A researcher studies encryption risks and PQC strategies that highlight the urgency of the quantum threat.
Quantum computing makes today’s strongest public key cryptography a time-limited shield, which is why “harvest now, decrypt later” attacks turn a theoretical risk into an immediate problem for long‑lived data. The only realistic defense is to start inventorying cryptography and planning migration to NIST‑standardized post‑quantum algorithms now, well before a large‑scale quantum computer exists.
Harvest now, decrypt later
“Harvest now, decrypt later” (HNDL) describes adversaries stealing encrypted traffic and storing it until quantum computers can break the underlying algorithms. This is most dangerous for data with long sensitivity lifetimes: state secrets, healthcare records, intellectual property, financial histories, and high‑value credentials.
Nation‑states and sophisticated criminal groups can passively collect VPN tunnels, TLS sessions, satellite links, and backup archives even if they cannot decrypt them today. When “Q‑Day” arrives and Shor‑class machines are available at scale, that historical ciphertext can be retrospectively mined for strategic, commercial, or identity‑theft value.
Where quantum stands today
Breaking RSA or ECC at meaningful key sizes requires thousands of logical qubits and very low error rates, which in practice means hundreds of thousands to around a million physical qubits or more, depending on architecture and error correction.

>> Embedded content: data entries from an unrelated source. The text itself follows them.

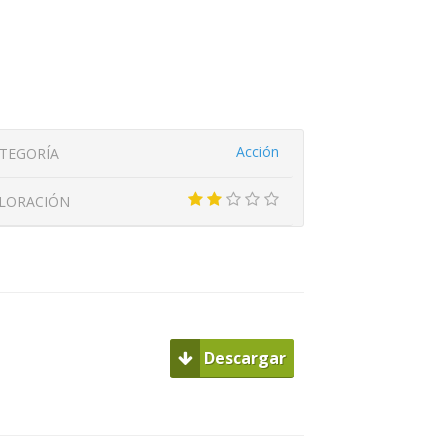
Acción
TEGORÍA
LORACIÓN
Descargar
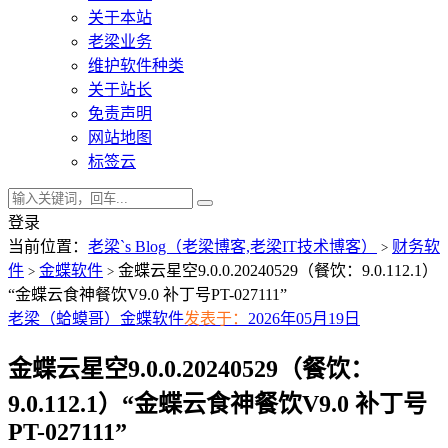
关于本站
老梁业务
维护软件种类
关于站长
免责声明
网站地图
标签云
登录
当前位置：
老梁`s Blog（老梁博客,老梁IT技术博客）
财务软
>
件
金蝶软件
金蝶云星空9.0.0.20240529（餐饮：9.0.112.1）
>
>
“金蝶云食神餐饮V9.0 补丁号PT-027111”
老梁（蛤蟆哥）
金蝶软件
发表于：
2026年05月19日
金蝶云星空9.0.0.20240529（餐饮：
9.0.112.1）“金蝶云食神餐饮V9.0 补丁号
PT-027111”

Recent analyses suggest RSA‑2048 could be factored with on the order of one to a few thousand logical qubits and under one million physical qubits using optimized Shor implementations, significantly lower than older multi‑million‑qubit estimates but far beyond current devices.
Current noisy intermediate‑scale quantum (NISQ) systems have at most a few thousand physical qubits with high error rates, so they cannot yet run large‑scale Shor to break RSA‑2048 or standard ECC in practice. The risk arises from trajectory rather than capability: hardware roadmaps and algorithmic improvements keep shrinking the effective “bar,” narrowing the timeline between laboratory prototypes and cryptographically relevant quantum machines.

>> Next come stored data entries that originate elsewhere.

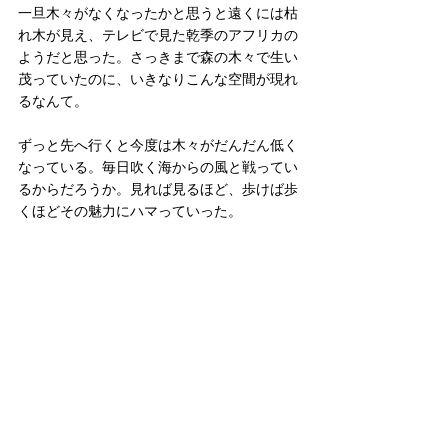
一旦木々がなくなったかと思うと遠くには枯
れ木が見え、テレビで見た乾季のアフリカの
ようだと思った。さっきまで森の木々で生い
茂っていたのに、いきなりこんな空間が現れ
るなんて。
ずっと先へ行くと今度は木々がだんだん低く
なっている。毎日吹く海からの風と戦ってい
るからだろうか。見れば見るほど、歩けば歩
くほどその魅力にハマっていった。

NIST PQC standards and what to deploy
NIST has finalized its first three post‑quantum cryptography standards, marking a historic transition point for defensive planning. These include:
- ML‑KEM (formerly CRYSTALS‑Kyber) for key establishment and general encryption.
- ML‑DSA (formerly CRYSTALS‑Dilithium) and SLH‑DSA (formerly SPHINCS+) for digital signatures.
A fifth algorithm, HQC, has been selected as a backup KEM for encryption and will be standardized to hedge against unforeseen weaknesses in lattice‑based schemes. A fourth signature standard based on FALCON (to be published as FIPS 206 / FN‑DSA) is also planned, adding another high‑performance option for constrained environments.
Enterprise and IoT migration priorities
For enterprises, the first step is a cryptographic inventory: catalog where RSA, DSA, and ECC are used across TLS, VPNs, S/MIME, code signing, firmware signing, databases, and internal protocols. This needs to extend into the supply chain, including third‑party services and OEM appliances, because any non‑quantum‑safe link in a critical data path will remain a long‑term weakness.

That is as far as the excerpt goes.